I don't want to put words in his mouth, but there is much to think about here. Do you and your husband intend to remain in Italy for an extended period, perhaps many years? Do you intend to work in Italy? Do you intend to become an Italian citizen soon after the law permits (I think after two years of marriage if residing in Italy)?

In any of these cases (and many others too numerous to mention), you will find life far simpler if your US documents such as passport, driver's license, social security records, all show the same name as your legal name in Italy - which as already mentioned, will always be your birth name.

You can always change your US name if and when you decide to move permanently to the US; until then, I wouldn't bother.

BTW, although your name for legal purposes (in Italy) will always be your birth name, there are different mores for social situations. It is commonplace, for example, when Jane Smith weds John Jones for the woman to refer to herself as Jane Smith _in_ Jones and for her to be addressed as La Signora Jones.


----------



## miyoung

accbgb said:


> LOL; no need to apologize.
> 
> Before you jump into changing your name in the US, please consider BBCWatcher's comment that, "I wouldn't recommend it. It can get complicated very quickly."
> 
> I don't want to put words in his mouth, but there is much to think about here. Do you and your husband intend to remain in Italy for an extended period, perhaps many years? Do you intend to work in Italy? Do you intend to become an Italian citizen soon after the law permits (I think after two years of marriage if residing in Italy)?
> 
> In any of these cases (and many others too numerous to mention), you will find life far simpler if your US documents such as passport, driver's license, social security records, all show the same name as your legal name in Italy - which as already mentioned, will always be your birth name.
> 
> You can always change your US name if and when you decide to move permanently to the US; until then, I wouldn't bother.
> 
> BTW, although your name for legal purposes (in Italy) will always be your birth name, there are different mores for social situations. It is commonplace, for example, when Jane Smith weds John Jones for the woman to refer to herself as Jane Smith _in_ Jones and for her to be addressed as La Signora Jones.


Thank you for the advice. Many, many people have told me the exact same thing but I was willing to go through the drama. I figured that if it must take time and a lot of paperwork than so be it.

Now (after being discouraged even from the US embassy) I have decided to just keep my birth name until the day that we move to the US permanently. Plus, I don't think we ever will move back to the US permanently so I might as well stick to cultural norms here. 

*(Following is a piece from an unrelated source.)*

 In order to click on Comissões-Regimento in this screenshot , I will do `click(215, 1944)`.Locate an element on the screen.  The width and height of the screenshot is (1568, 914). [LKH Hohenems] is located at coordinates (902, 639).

Thank you both for all of your advice!


----------



## NickZ

miyoung said:


> 1. Does anyone know how long it takes to receive the actual marriage certificate? (They didn't tell us)
> 2. I know I have to get a apostille before I can register the marriage with the US embassy. Does anyone know if I have to get the apostille directly on the original, or will a copy be good enough? (I really don't like the thought of adding anything to the certificate itself)


The rules changed a few years back.

A simple certificate without the official town stamp is around €1. Unless it's gone up. The one with the stamp is more. I can't remember how much but I think less then 20. You should be able to get a simple one in the time it takes to stand in line. Unless it needs the mayors signature then you'll have to go back to pick it up.

Either way it should just be a matter of going to the office and paying the fee. No reason to wait.


----------